THE Dutch health minister, Ab Klink, is considering a recommendation to offer
free health insurance for life to anyone who donates a kidney for transplant.

The award would be quite valuable, worth about $1500 a year or $24,000 in present discounted value (30 yrs, 5% discount rate, no increase in health care costs).  Becker and Elias predict a large increase in organ supply at $15,000 so the Dutch are in the ballpark for a good test.  More here.

Thanks to Dave Undis of LifeSharers for the pointer.

shawn November 20, 2007 at 7:53 am

I bet Austin Powers’ father will have to revise his opinion of the Dutch.

Person November 20, 2007 at 9:51 am

Random reactions:

-I didn’t know Ab Klink was a terrorist! [/organ sale opponent reaction]

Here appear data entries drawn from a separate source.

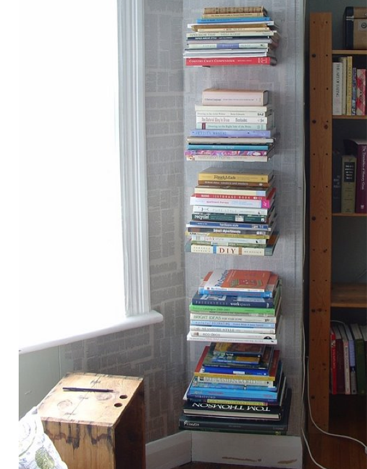 Locate an element on the screen. This screenshot has height=469, width=367. stack of books on shelf above the lowest shelf is located at coordinates (234, 328). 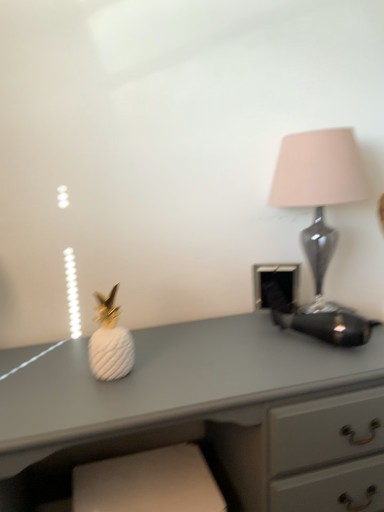 Locate an element on the screen. The image size is (384, 512). vacant space that's between white matte pineapple at center and matte glass lamp at right is located at coordinates (208, 347). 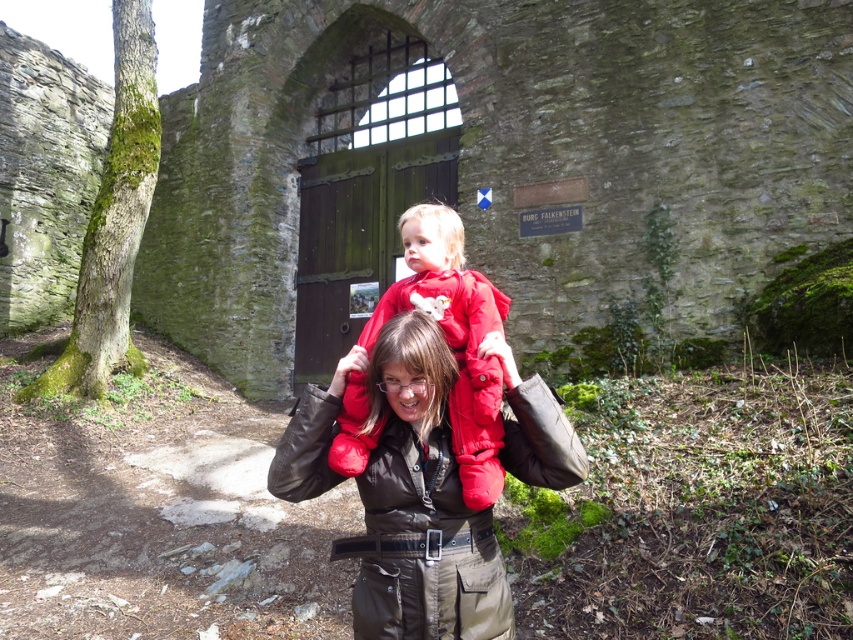 Question: Can you confirm if brown leather jacket at center is positioned below matte red jacket at center?

Choices:
 (A) no
 (B) yes

Answer: (B)

Question: Which of the following is the closest to the observer?

Choices:
 (A) (289, 465)
 (B) (477, 355)

Answer: (A)

Question: Which object is closer to the camera taking this photo?

Choices:
 (A) brown leather jacket at center
 (B) matte red jacket at center

Answer: (A)

Question: Is brown leather jacket at center to the left of matte red jacket at center from the viewer's perspective?

Choices:
 (A) yes
 (B) no

Answer: (A)

Question: Can you confirm if brown leather jacket at center is positioned to the right of matte red jacket at center?

Choices:
 (A) no
 (B) yes

Answer: (A) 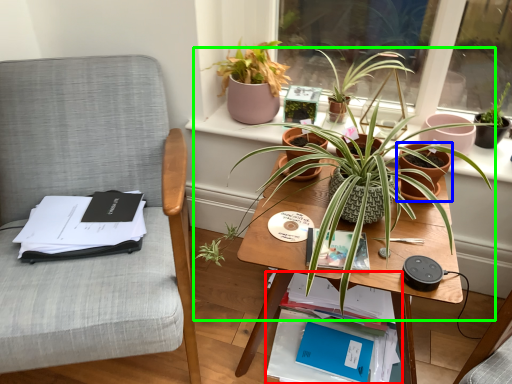 Question: Which is farther away from book (highlighted by a red box)? flowerpot (highlighted by a blue box) or houseplant (highlighted by a green box)?

Choices:
 (A) flowerpot
 (B) houseplant

Answer: (A) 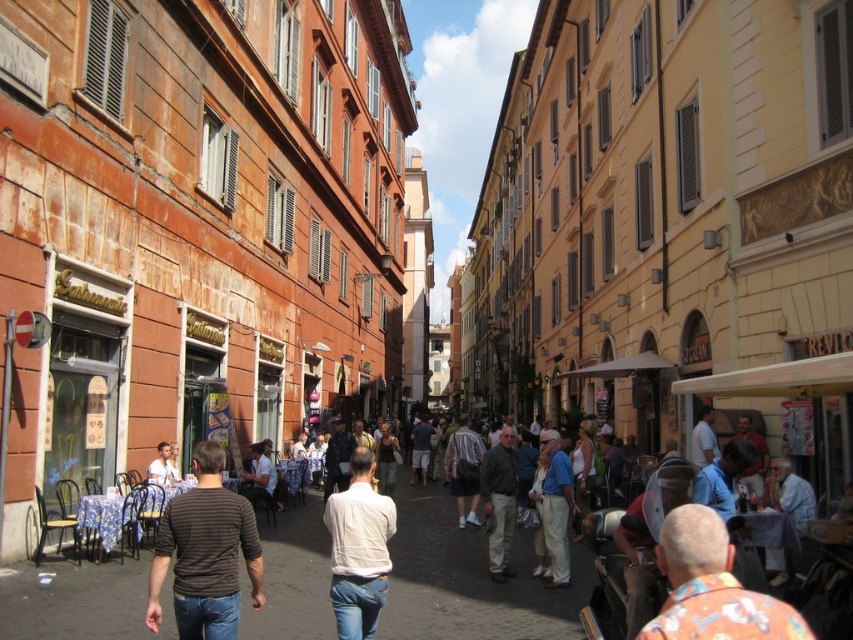 Question: From the image, what is the correct spatial relationship of striped cotton shirt at center in relation to floral shirt at lower right?

Choices:
 (A) above
 (B) below

Answer: (B)

Question: Which of the following is the closest to the observer?

Choices:
 (A) white matte shirt at center
 (B) striped cotton shirt at center
 (C) white cotton shirt at center

Answer: (B)

Question: Which of the following is the farthest from the observer?

Choices:
 (A) (492, 490)
 (B) (546, 576)
 (C) (693, 512)
 (D) (358, 547)

Answer: (A)

Question: Can you confirm if floral shirt at lower right is positioned above white cotton shirt at center?

Choices:
 (A) yes
 (B) no

Answer: (A)

Question: Which of the following is the farthest from the observer?

Choices:
 (A) white cotton shirt at center
 (B) floral shirt at lower right
 (C) white matte shirt at center

Answer: (A)

Question: Can you confirm if striped cotton shirt at center is positioned above dark gray sweater at center?

Choices:
 (A) yes
 (B) no

Answer: (A) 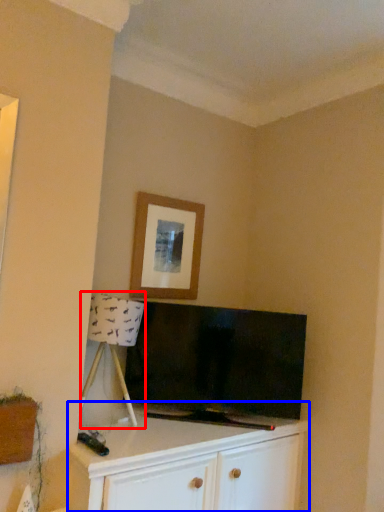 Question: Which object appears closest to the camera in this image, lamp (highlighted by a red box) or cabinetry (highlighted by a blue box)?

Choices:
 (A) lamp
 (B) cabinetry

Answer: (B) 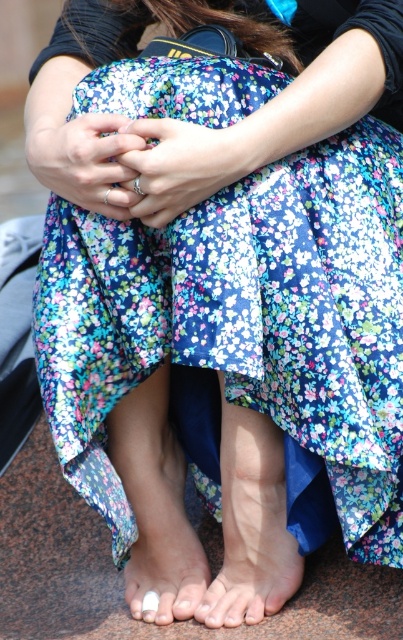 Can you confirm if floral fabric dress at center is wider than dry skin foot at lower center?

Indeed, floral fabric dress at center has a greater width compared to dry skin foot at lower center.

Is floral fabric dress at center thinner than dry skin foot at lower center?

Incorrect, floral fabric dress at center's width is not less than dry skin foot at lower center's.

This screenshot has height=640, width=403. Identify the location of floral fabric dress at center. pos(243,323).

Between floral fabric dress at center and white matte nail at center, which one appears on the left side from the viewer's perspective?

white matte nail at center

I want to click on floral fabric dress at center, so click(x=243, y=323).

You are a GUI agent. You are given a task and a screenshot of the screen. Output one action in this format:
    pyautogui.click(x=<x>, y=<y>)
    Task: Click on the floral fabric dress at center
    
    Given the screenshot: What is the action you would take?
    pyautogui.click(x=243, y=323)

In the scene shown: Does dry skin foot at lower center have a smaller size compared to white matte nail at center?

No.

Is dry skin foot at lower center above white matte nail at center?

Correct, dry skin foot at lower center is located above white matte nail at center.

Between point (280, 532) and point (189, 532), which one is positioned in front?

Positioned in front is point (280, 532).

What are the coordinates of `dry skin foot at lower center` in the screenshot? It's located at (251, 573). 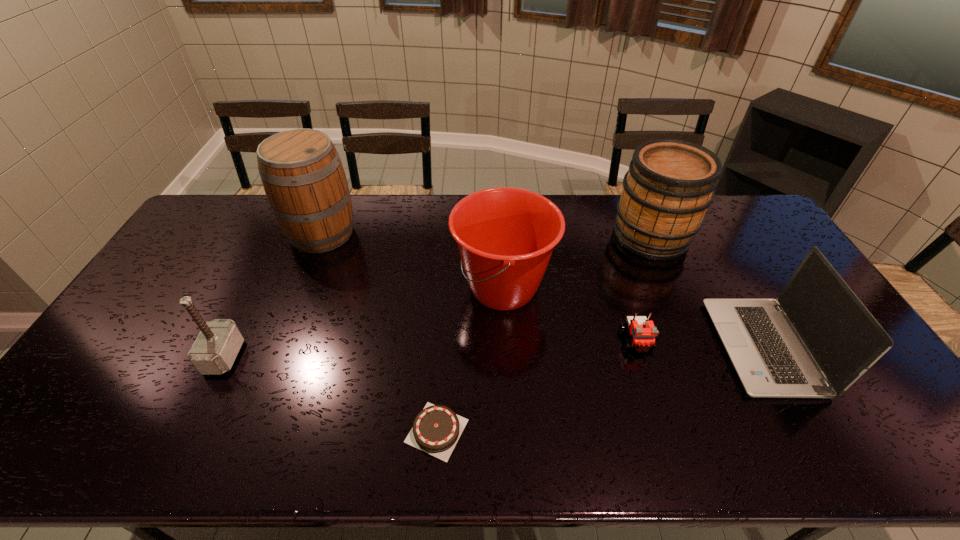 Find the location of `free space located 0.370m with the handle attached to the rim of the bucket`. free space located 0.370m with the handle attached to the rim of the bucket is located at coordinates pos(333,288).

At what (x,y) coordinates should I click in order to perform the action: click on free location located 0.350m with the handle attached to the rim of the bucket. Please return your answer as a coordinate pair (x, y). This screenshot has height=540, width=960. Looking at the image, I should click on (340, 288).

You are a GUI agent. You are given a task and a screenshot of the screen. Output one action in this format:
    pyautogui.click(x=<x>, y=<y>)
    Task: Click on the vacant region located with the handle attached to the rim of the bucket
    
    Given the screenshot: What is the action you would take?
    pyautogui.click(x=369, y=288)

The height and width of the screenshot is (540, 960). Find the location of `free space located on the screen of the laptop computer`. free space located on the screen of the laptop computer is located at coordinates (641, 347).

Identify the location of vacant space situated 0.320m on the screen of the laptop computer. The height and width of the screenshot is (540, 960). (605, 347).

Find the location of a particular element. The width and height of the screenshot is (960, 540). vacant space located on the screen of the laptop computer is located at coordinates (626, 347).

I want to click on vacant region located 0.100m for striking with the head of the hammer, so click(276, 356).

At what (x,y) coordinates should I click in order to perform the action: click on vacant area situated on the front-facing side of the sixth tallest object. Please return your answer as a coordinate pair (x, y). Looking at the image, I should click on (654, 400).

Where is `vacant space located 0.250m on the back of the shortest object`? vacant space located 0.250m on the back of the shortest object is located at coordinates (444, 323).

Where is `object present at the near edge`? Image resolution: width=960 pixels, height=540 pixels. object present at the near edge is located at coordinates (436, 429). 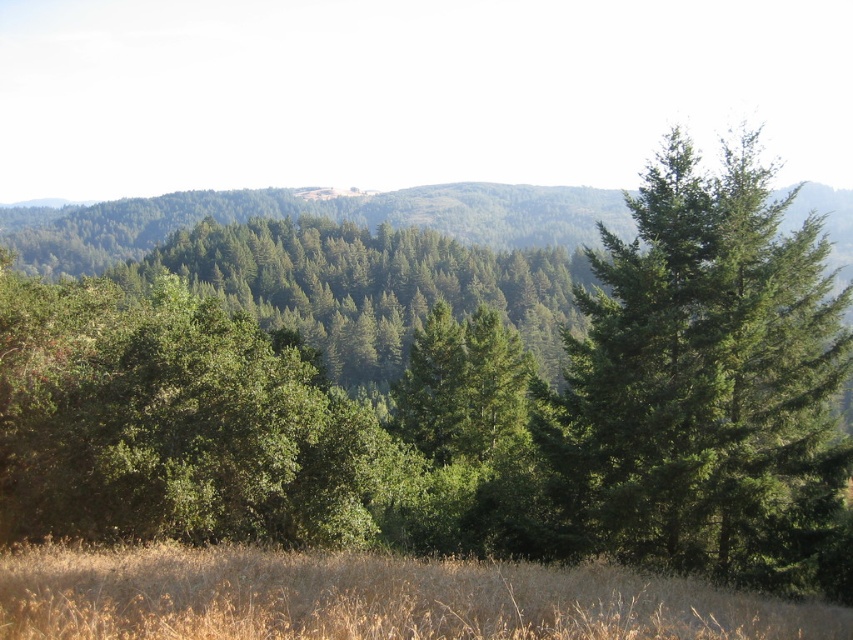 Which is behind, point (695, 333) or point (485, 600)?

Positioned behind is point (695, 333).

The height and width of the screenshot is (640, 853). What are the coordinates of `green matte tree at center` in the screenshot? It's located at (467, 410).

The height and width of the screenshot is (640, 853). Identify the location of green matte tree at center. (467, 410).

Is point (524, 355) in front of point (720, 513)?

No, (524, 355) is behind (720, 513).

Does green matte tree at center appear under green needle-like tree at right?

Correct, green matte tree at center is located below green needle-like tree at right.

This screenshot has width=853, height=640. Identify the location of green matte tree at center. (467, 410).

Who is positioned more to the right, green needle-like tree at right or dry grass at lower center?

From the viewer's perspective, green needle-like tree at right appears more on the right side.

Who is shorter, green needle-like tree at right or dry grass at lower center?

With less height is dry grass at lower center.

Which is behind, point (723, 394) or point (477, 564)?

The point (723, 394) is more distant.

This screenshot has height=640, width=853. Find the location of `green needle-like tree at right`. green needle-like tree at right is located at coordinates (706, 385). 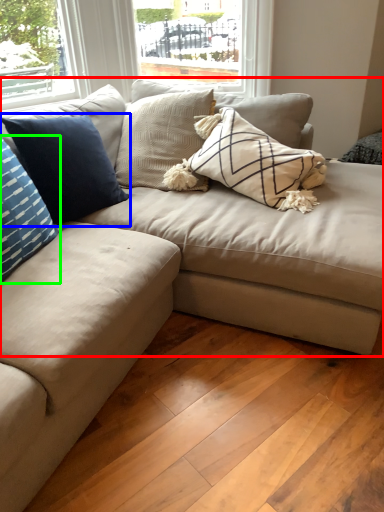 Question: Considering the real-world distances, which object is farthest from studio couch (highlighted by a red box)? pillow (highlighted by a blue box) or pillow (highlighted by a green box)?

Choices:
 (A) pillow
 (B) pillow

Answer: (B) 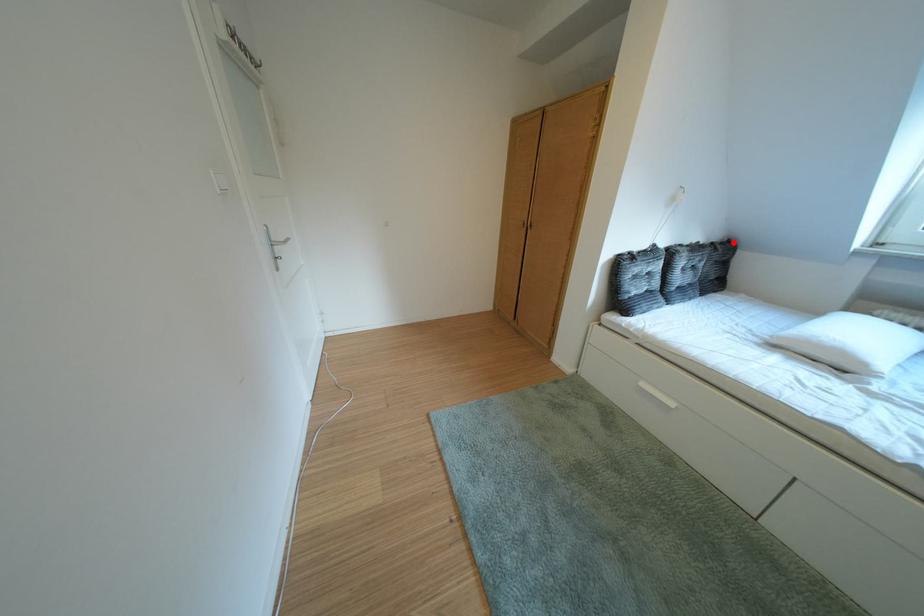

-Yeah, but isn’t someone’s expected health care cost going to shoot up when they have to hedge
against a more severe kidney failure event?

-Ab Klink is a pretty weird name, even in Dutch.

Marc November 20, 2007 at 10:22 am

Interesting. My understanding is that under the Dutch system the poor only pay a nominal flat amount for health care coverage, while those in the upper third or so pay for their own insurance. So is the $1500 a year figure for the lower, middle, or upper class, or an average across the population?

It used to be (something) like that. Nowadays everyone practically has the same kind of basic insurance á €100,- per month. You can add some extra insurances for your own special needs, but on average it’s about $1500 for everyone.

Jaap Weel November 20, 2007 at 2:26 pm

What I find interesting is the psychological issue here. In The Netherlands as much as in the rest of the Western world, paying somebody for a body part in an outright commercial transaction is considered unseemly. The present plan is obviously intended to re-frame the reward as a generous gesture of recognition for a citizen who sacrifices a kidney for the common good. The reward is free health insurance, not an annual sum of cash, even though the two are nearly equivalent in a country where health insurance is mandatory and priced within pretty tight regulatory limits. If you replace “free health insurance” by “an annuity,” the proposal immediately sounds a lot weirder, even though it would be pretty much equivalent.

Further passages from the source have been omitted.